[THE PROBLEM] Could you restate all of the records exactly, leaving out the pictures?

[EXTRACTED RECORDS]
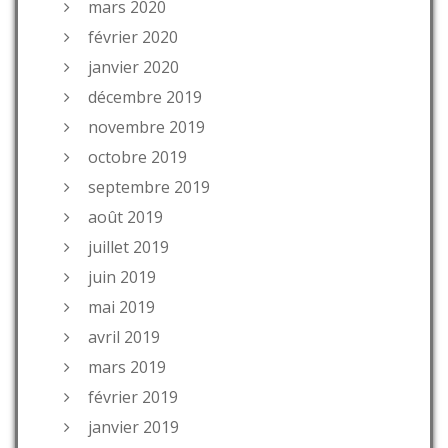
mars 2020
février 2020
janvier 2020
décembre 2019
novembre 2019
octobre 2019
septembre 2019
août 2019
juillet 2019
juin 2019
mai 2019
avril 2019
mars 2019
février 2019
janvier 2019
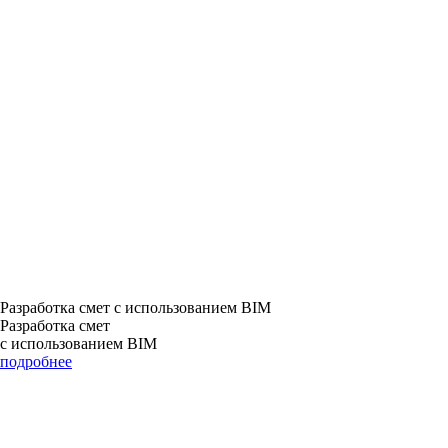
Разработка смет с использованием BIM
Разработка смет
с использованием BIM
подробнее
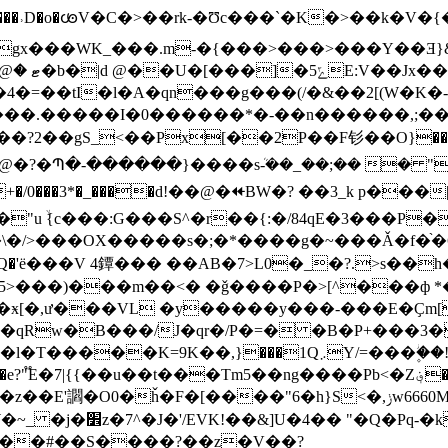
�[�� ����˒D�o�ꧾV�C�>��rk-�Ʊc���`�K�>��k�V�{
=��tI�l�A�qn���g���(/�&��2[(W�K�-
I�0������*�-��n������,;�� ��\C�8� �%`x
x[��2P��F钐��O}��><�G:u�ߤ���7I����o����w�.� 
�@�?�Պ�-������}����sܳ-��_��;�� � "
|+�/0���3*�_����d!��@�⯬BW�? ��3_k р�
��\�/>���OX�����s�;�*����g�~���Ǎ�f�
� �aQ�'ё���V 4鐔��� ��AB�7>L0�_�?.>s�
>���)���m��<� �ǧ����P�>[^���ф *�
�qRw�В���/J�qr�/P�=� �B�P+���3
,}���1Q܇Y/=���ؗ�۪�!����V���+�)��
�Tm5��ng����Pb<�Z؋��W��p1-����=^<(�6Ⱔ�t����͗}�
��"6�h}S<�,ݫw6660M��8�;�:�v�]�P,�V���"~v��^ëµ�}
y��/��{h!�6����C$!
5��#��S����?��z�V��?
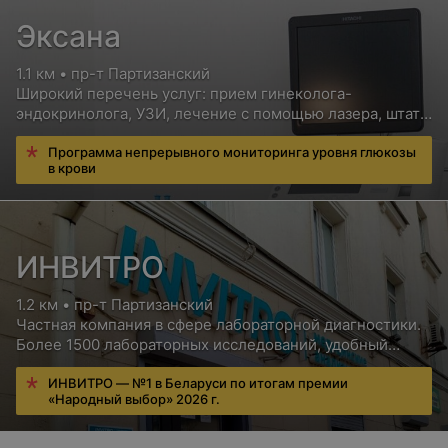
Цена по запросу
Эксана
1.1 км • пр-т Партизанский
Рентген мягких тканей
Широкий перечень услуг: прием гинеколога-
Цена по запросу
эндокринолога, УЗИ, лечение с помощью лазера, штат
опытных и высококвалифицированных специалистов
Программа непрерывного мониторинга уровня глюкозы
в крови
Рентгенография сердца с контрастированным
пищеводом
Цена по запросу
ИНВИТРО
Рентгеноскопия (обзорная) брюшной полости
1.2 км • пр-т Партизанский
Частная компания в сфере лабораторной диагностики.
Цена по запросу
Более 1500 лабораторных исследований, удобный
сервис для пациентов, бесплатная консультация врача
ИНВИТРО — №1 в Беларуси по итогам премии
Рентгенография (обзорная) брюшной полости
«Народный выбор» 2026 г.
Цена по запросу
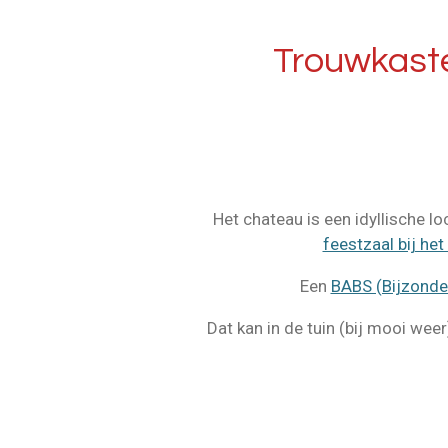
Trouwkaste
Het chateau is een idyllische l
feestzaal bij het
Een
BABS (Bijzonde
Dat kan in de tuin (bij mooi wee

[PROBLEM SOLUTION]
mars 2020
février 2020
janvier 2020
décembre 2019
novembre 2019
octobre 2019
septembre 2019
août 2019
juillet 2019
juin 2019
mai 2019
avril 2019
mars 2019
février 2019
janvier 2019
Разработка смет с использованием BIM
Разработка смет
с использованием BIM
подробнее
�[�� ����˒D�o�ꧾV�C�>��rk-�Ʊc���`�K�>��k�V�{
=��tI�l�A�qn���g���(/�&��2[(W�K�-
I�0������*�-��n������,;�� ��\C�8� �%`x
x[��2P��F钐��O}��><�G:u�ߤ���7I����o����w�.� 
�@�?�Պ�-������}����sܳ-��_��;�� � "
|+�/0���3*�_����d!��@�⯬BW�? ��3_k р�
��\�/>���OX�����s�;�*����g�~���Ǎ�f�
� �aQ�'ё���V 4鐔��� ��AB�7>L0�_�?.>s�
>���)���m��<� �ǧ����P�>[^���ф *�
�qRw�В���/J�qr�/P�=� �B�P+���3
,}���1Q܇Y/=���ؗ�۪�!����V���+�)��
�Tm5��ng����Pb<�Z؋��W��p1-����=^<(�6Ⱔ�t����͗}�
��"6�h}S<�,ݫw6660M��8�;�:�v�]�P,�V���"~v��^ëµ�}
y��/��{h!�6����C$!
5��#��S����?��z�V��?
Цена по запросу
Эксана
1.1 км • пр-т Партизанский
Рентген мягких тканей
Широкий перечень услуг: прием гинеколога-
Цена по запросу
эндокринолога, УЗИ, лечение с помощью лазера, штат
опытных и высококвалифицированных специалистов
Программа непрерывного мониторинга уровня глюкозы
в крови
Рентгенография сердца с контрастированным
пищеводом
Цена по запросу
ИНВИТРО
Рентгеноскопия (обзорная) брюшной полости
1.2 км • пр-т Партизанский
Частная компания в сфере лабораторной диагностики.
Цена по запросу
Более 1500 лабораторных исследований, удобный
сервис для пациентов, бесплатная консультация врача
ИНВИТРО — №1 в Беларуси по итогам премии
Рентгенография (обзорная) брюшной полости
«Народный выбор» 2026 г.
Цена по запросу
Trouwkaste
Het chateau is een idyllische l
feestzaal bij het
Een
BABS (Bijzonde
Dat kan in de tuin (bij mooi wee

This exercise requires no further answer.